O governo israelense, sob comando do primeiro-ministro Benjamin Netanyahu, havia anunciado anteriormente o objetivo de ocupar o sul do Líbano até o Rio Litani, localizado a 30 quilômetros da fronteira entre ambos os países. No dia imediatamente anterior ao anúncio do acordo, Netanyahu revelou ter determinado a continuidade da ofensiva para capturar a cidade de Bent Jbel.
Conforme o jornal israelense The Times of Israel, ministros do gabinete foram surpreendidos pela notícia do cessar-fogo. Segundo essas informações, Netanyahu teria comunicado ter aceitado o acordo a pedido de Donald Trump. A oposição ao premiê criticou o fato de o cessar-fogo ter sido "imposto" a Israel.
O portal israelense Ynet noticiou ainda que, segundo fonte militar, as tropas israelenses permaneceriam em solo libanês, mesmo após a entrada em vigor do cessar-fogo.
A escalada do conflito entre Israel e Líbano teve início em outubro de 2023, quando o Hezbollah lançou ataques ao norte israelense em solidariedade ao povo palestino diante dos episódios de violência na Faixa de Gaza. Em novembro de 2024, chegou-se a um acordo inicial entre o grupo xiita e Tel Aviv para cessar as hostilidades, mas, de acordo com as informações disponíveis, Israel continuou promovendo ataques em território libanês e não respeitou o acordo.
Com o início da ofensiva contra o Irã, em 28 de fevereiro, o Hezbollah decidiu retomar ataques contra Israel, motivado tanto pelas violações reiteradas do cessar-fogo como pela morte do líder supremo iraniano, Ali Khamenei.
Em 8 de abril, um novo cessar-fogo referente à guerra no Irã foi anunciado, mas as ações militares por parte de Israel no Líbano continuaram, configurando novo descumprimento do acordo, que desta vez havia contado com mediação do Paquistão.
O governo iraniano manteve como condição para dar prosseguimento às conversas com os Estados Unidos a inclusão do Líbano no acordo de cessar-fogo, sendo prevista uma segunda rodada de negociações entre Teerã e Washington para os próximos dias.
A rivalidade entre Israel e Hezbollah remonta aos anos 1980, quando a milícia de orientação xiita foi criada como resposta à invasão israelense e à ocupação do território libanês.
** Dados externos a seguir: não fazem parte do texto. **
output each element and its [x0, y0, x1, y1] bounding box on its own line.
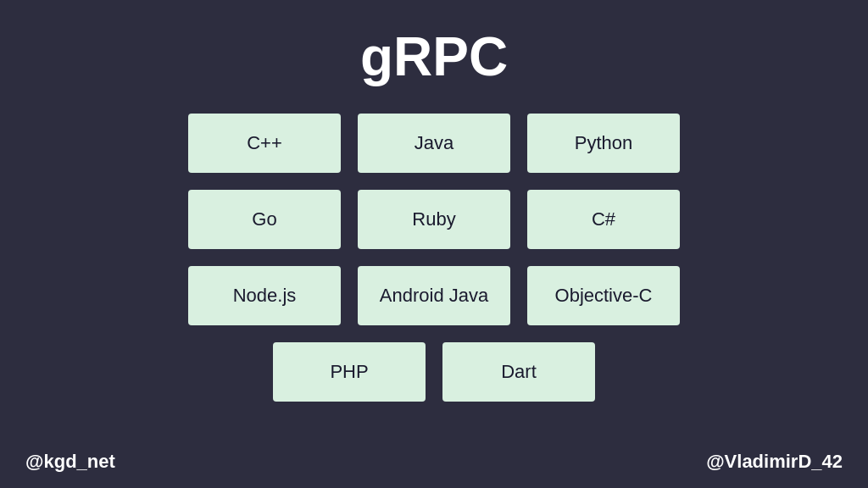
language-cell-ruby[interactable]: Ruby — [358, 190, 510, 249]
language-cell-go[interactable]: Go — [188, 190, 341, 249]
language-cell-java[interactable]: Java — [358, 114, 510, 173]
language-cell-csharp[interactable]: C# — [527, 190, 680, 249]
page-title: gRPC — [0, 0, 868, 105]
language-cell-android-java[interactable]: Android Java — [358, 266, 510, 325]
language-grid: C++ Java Python Go Ruby C# Node.js Andro… — [0, 114, 868, 325]
language-cell-python[interactable]: Python — [527, 114, 680, 173]
language-cell-objective-c[interactable]: Objective-C — [527, 266, 680, 325]
language-cell-php[interactable]: PHP — [273, 342, 426, 402]
language-cell-dart[interactable]: Dart — [442, 342, 595, 402]
footer-left-handle: @kgd_net — [25, 451, 115, 473]
bottom-row: PHP Dart — [0, 342, 868, 402]
language-cell-cpp[interactable]: C++ — [188, 114, 341, 173]
language-cell-nodejs[interactable]: Node.js — [188, 266, 341, 325]
footer-right-handle: @VladimirD_42 — [706, 451, 843, 473]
O objetivo da ocupação era combater grupos palestinos que buscavam abrigo no Líbano.
O Hezbollah conseguiu expulsar as tropas israelenses em 2000, consolidando sua transformação em partido político com representação parlamentar e participação em sucessivos governos nacionais.
O território libanês voltou a ser alvo de ataques israelenses nos anos de 2006, 2009 e 2011, registrando novos episódios de conflito na região.